Top of RECORDS PROVIDED

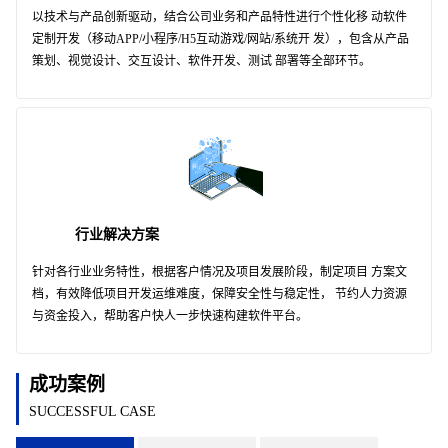
以技术与产品创新驱动，结合公司业务和产品特性进行个性化移 动软件
定制开发（移动APP/小程序/H5互动游戏/网站/系统开 发），包含从产品
策划、视觉设计、交互设计、软件开发、测试 部署等全部环节。
行业解决方案
针对各行业业务特性，根据客户情况及项目发展阶段，制定项目 方案文
档，有效降低项目开发运维难度，保障安全性与稳定性， 节约人力资源
与资金投入，帮助客户快人一步快速构建软件平台。
成功案例
SUCCESSFUL CASE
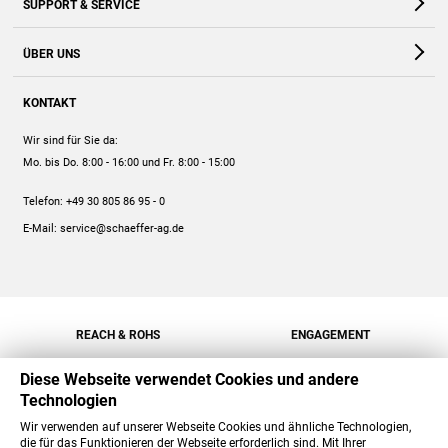
SUPPORT & SERVICE
Webshop
Kontakt
ÜBER UNS
FAQ
Unternehmen
Online-Hilfe
KONTAKT
Historie
Anleitungen
Wir sind für Sie da:
Engagement
Preise
Mo. bis Do. 8:00 - 16:00
und Fr. 8:00 - 15:00
Jobs
Mengenrabatt
Telefon:
+49 30 805 86 95 - 0
Versand
E-Mail:
service@schaeffer-ag.de
REACH & ROHS
ENGAGEMENT
Diese Webseite verwendet Cookies und andere
Technologien
Wir verwenden auf unserer Webseite Cookies und ähnliche Technologien,
die für das Funktionieren der Webseite erforderlich sind. Mit Ihrer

Bottom of RECORDS PROVIDED

■ **YOUR INSTRUCTIONS**:
The copy must begin with the line containing "针对各行业业务特性，根据客户情况及项目发展阶段，制定项目 方案文", end with the last line of the material, match each line exactly, and hold no pictures.

■ **ANSWER SPACE**:
针对各行业业务特性，根据客户情况及项目发展阶段，制定项目 方案文
档，有效降低项目开发运维难度，保障安全性与稳定性， 节约人力资源
与资金投入，帮助客户快人一步快速构建软件平台。
成功案例
SUCCESSFUL CASE
SUPPORT & SERVICE
Webshop
Kontakt
ÜBER UNS
FAQ
Unternehmen
Online-Hilfe
KONTAKT
Historie
Anleitungen
Wir sind für Sie da:
Engagement
Preise
Mo. bis Do. 8:00 - 16:00
und Fr. 8:00 - 15:00
Jobs
Mengenrabatt
Telefon:
+49 30 805 86 95 - 0
Versand
E-Mail:
service@schaeffer-ag.de
REACH & ROHS
ENGAGEMENT
Diese Webseite verwendet Cookies und andere
Technologien
Wir verwenden auf unserer Webseite Cookies und ähnliche Technologien,
die für das Funktionieren der Webseite erforderlich sind. Mit Ihrer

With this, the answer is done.